Suas primeiras sessões foram marcadas por esse senso de urgência de pertencimento e incertezas profissionais, mas pequenos traços de singularidade chamavam atenção: desenhava frequentemente, copiando outra imagem e muitas vezes isso a acalmava, ainda que com limites. “Tem hora que desenhar me consome muito”. Não suporta desenhar com defeitos, gasta horas e dias na mesma imagem, tentando fazê-la sem falhas. O analista provoca que suporte alguma incompletude.
Começa a dizer mais de seu fazer cotidiano, o tratamento continuamente esvaziando a dimensão de uma resposta contundente diante dos imperativos.

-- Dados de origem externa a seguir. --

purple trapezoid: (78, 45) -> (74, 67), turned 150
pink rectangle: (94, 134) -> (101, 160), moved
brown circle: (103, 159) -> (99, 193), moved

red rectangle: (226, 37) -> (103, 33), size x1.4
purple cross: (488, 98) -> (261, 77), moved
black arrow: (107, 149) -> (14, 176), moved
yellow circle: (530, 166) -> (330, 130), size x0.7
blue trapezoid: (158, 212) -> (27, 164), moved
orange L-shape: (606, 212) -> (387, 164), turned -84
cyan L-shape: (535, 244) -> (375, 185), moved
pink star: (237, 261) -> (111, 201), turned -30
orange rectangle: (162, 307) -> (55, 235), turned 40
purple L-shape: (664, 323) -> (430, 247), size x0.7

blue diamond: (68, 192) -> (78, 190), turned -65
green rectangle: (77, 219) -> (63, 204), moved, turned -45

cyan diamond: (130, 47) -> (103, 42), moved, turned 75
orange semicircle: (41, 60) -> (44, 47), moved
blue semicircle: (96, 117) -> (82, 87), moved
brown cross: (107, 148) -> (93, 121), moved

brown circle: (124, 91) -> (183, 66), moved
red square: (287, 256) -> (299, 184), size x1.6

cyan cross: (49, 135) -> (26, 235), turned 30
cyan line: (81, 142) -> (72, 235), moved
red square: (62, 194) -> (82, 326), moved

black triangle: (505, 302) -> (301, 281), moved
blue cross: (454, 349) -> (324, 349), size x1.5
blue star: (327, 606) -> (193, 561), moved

Eventualmente, começam a surgir relatos na sua história de ligação com o masculino, como na infância pedia a mãe para lhe comprar apenas roupas do setor de meninos. A mãe não consente. Aponto que há ali um interesse próprio, anterior a esses deveres. Na sessão seguinte vem de cabelo cortado, curto. Um fazer com o corpo que começa a escrever uma forma de se apresentar ao outro pela via do que não era esperado. Ao invés de dizer das meninas que gostaria de conhecer, fala da imagem que quer construir de si: lê livros feministas, problematiza o lugar da mulher na relação com os homens, faz desenhos abstratos, “da própria cabeça”; começa a aparecer um fazer que prescinde do pensar.
Recentemente, inaugura o questionamento da transexualidade e anuncia: quero ser um cara. Digo apenas que não seja um cara qualquer. Veste as roupas que a mãe lhe negara e se aventura na mudança de nome. Chamar-se no masculino instaura uma regulação inexistente antes no campo do afeto e da experiência de si. “Sou mais eu”.

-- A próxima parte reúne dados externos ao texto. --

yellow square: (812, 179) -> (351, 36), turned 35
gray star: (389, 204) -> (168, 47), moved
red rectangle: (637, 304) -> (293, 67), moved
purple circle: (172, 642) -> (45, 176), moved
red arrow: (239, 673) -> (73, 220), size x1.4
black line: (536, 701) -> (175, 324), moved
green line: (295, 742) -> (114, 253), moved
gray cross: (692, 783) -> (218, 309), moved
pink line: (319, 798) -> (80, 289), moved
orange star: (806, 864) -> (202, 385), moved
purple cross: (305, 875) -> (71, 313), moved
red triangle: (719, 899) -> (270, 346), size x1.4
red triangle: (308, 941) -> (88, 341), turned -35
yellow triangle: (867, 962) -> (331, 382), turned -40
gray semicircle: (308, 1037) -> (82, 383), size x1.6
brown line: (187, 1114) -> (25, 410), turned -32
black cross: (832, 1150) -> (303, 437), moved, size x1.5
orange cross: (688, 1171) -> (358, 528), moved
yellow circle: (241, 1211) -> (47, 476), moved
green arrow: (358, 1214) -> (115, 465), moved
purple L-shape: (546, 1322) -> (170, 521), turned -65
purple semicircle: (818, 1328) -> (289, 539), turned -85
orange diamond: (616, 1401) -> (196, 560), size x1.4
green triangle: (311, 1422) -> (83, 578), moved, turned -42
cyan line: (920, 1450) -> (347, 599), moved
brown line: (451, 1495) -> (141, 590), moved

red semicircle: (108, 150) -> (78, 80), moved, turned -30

Laerte, no filme, diz de uma experiência inaugural, um júbilo, quando na sua transição tira todos os pelos da perna e, ao se deparar com a pele lisa, surpreende-se: inicia ali a construção de si. Assim como no corte de cabelo de C., a retirada de algo escreve um contorno do corpo.
Na última lição de seu seminário sobre o Sinthoma, Lacan anuncia: “Uma escrita é, portanto, um fazer que dá suporte ao pensamento” [1]. É uma lição dedicada à escrita do ego em Joyce. Não é uma escrita que visa à comunicação; antes a obra de Joyce opera na colocação em jogo do enigma e não do sentido: é antes um fazer com a língua que operar com a linguagem. A privilegiar o enigma, Lacan privilegia a enunciação, visto que “a enunciação é o enigma elevado à potência de escrita”[2]. É nessa direção que Miller (2012)[3] esclarece que é preciso operar com o equívoco em oposição ao unívoco do sentido que é compartilhado.

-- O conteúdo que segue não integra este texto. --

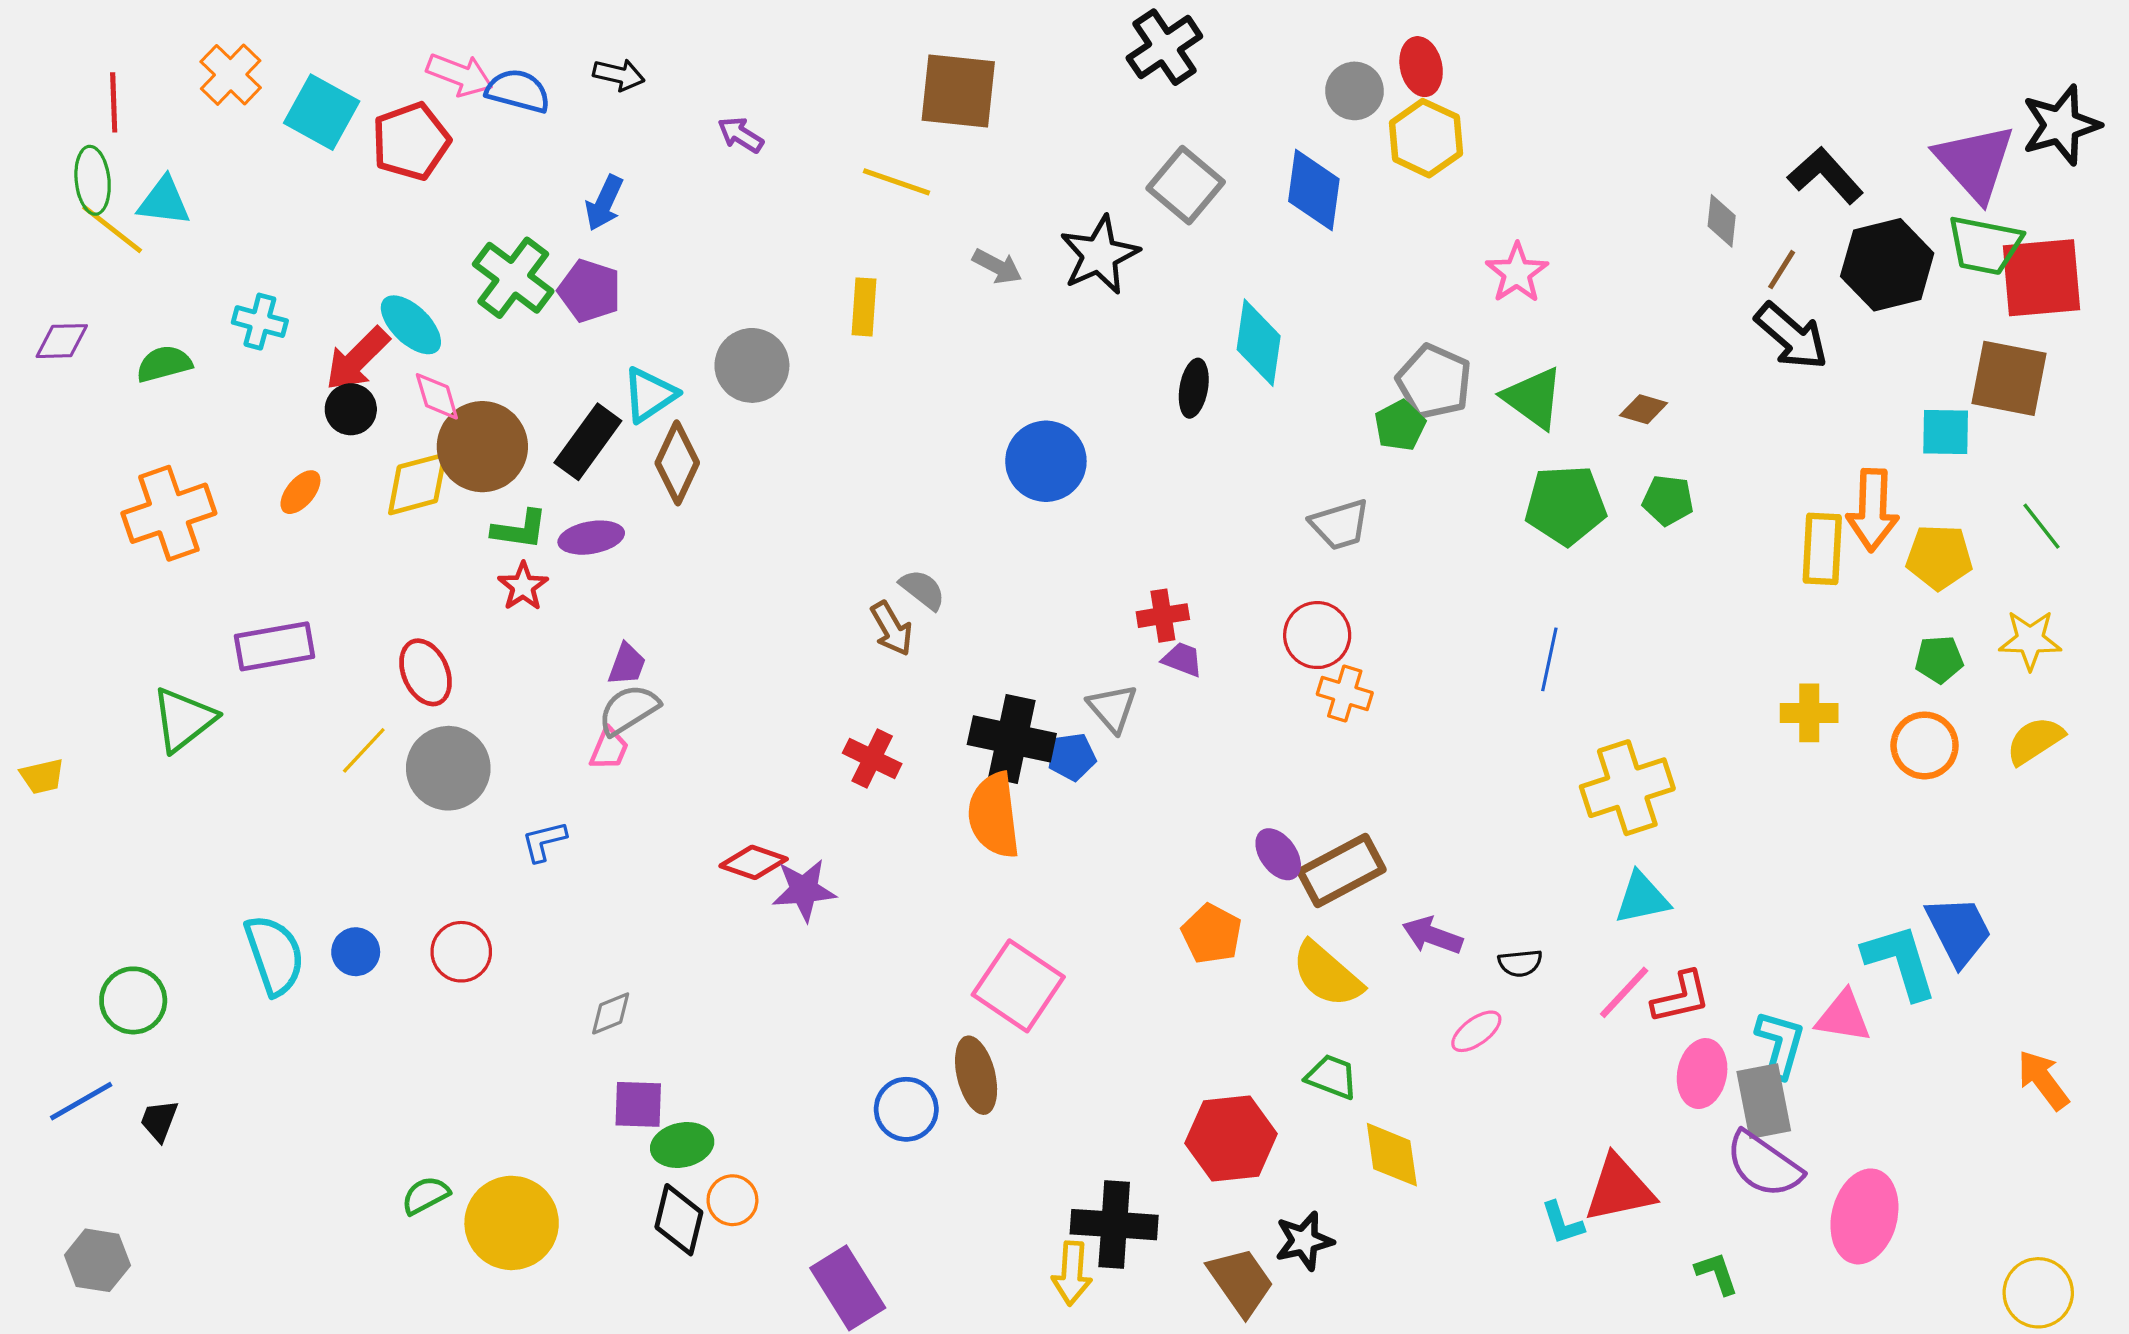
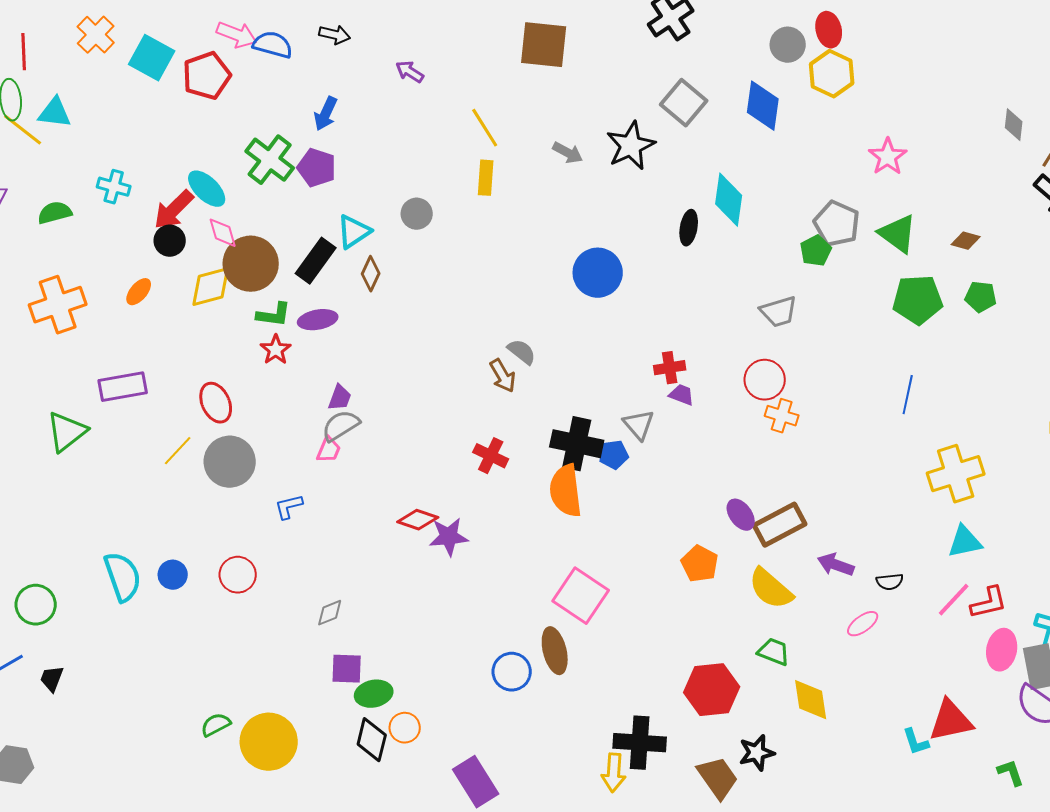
yellow line: (897, 182) -> (485, 128), moved, turned 39
gray circle: (752, 365) -> (417, 214), size x0.7
brown diamond: (677, 463) -> (371, 274), size x0.7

O analista sustenta, nesse processo, uma operação que trabalha o enigma não entendido como “o que isso quer dizer?”, mas sim “como isso pode ser dito”. Laerte e C. reivindicam a possibilidade de se dar um nome ao corpo para além do universal do que significa ser homem ou mulher. A operação analítica promove uma nomeação do gozo, produzindo o S1 sozinho. Contudo, este só pode ganhar a potência de escritura na medida em que é promovido à uma enunciação a ser captada pelo discurso analítico, captação feita pela presença do analista em sua função de letra.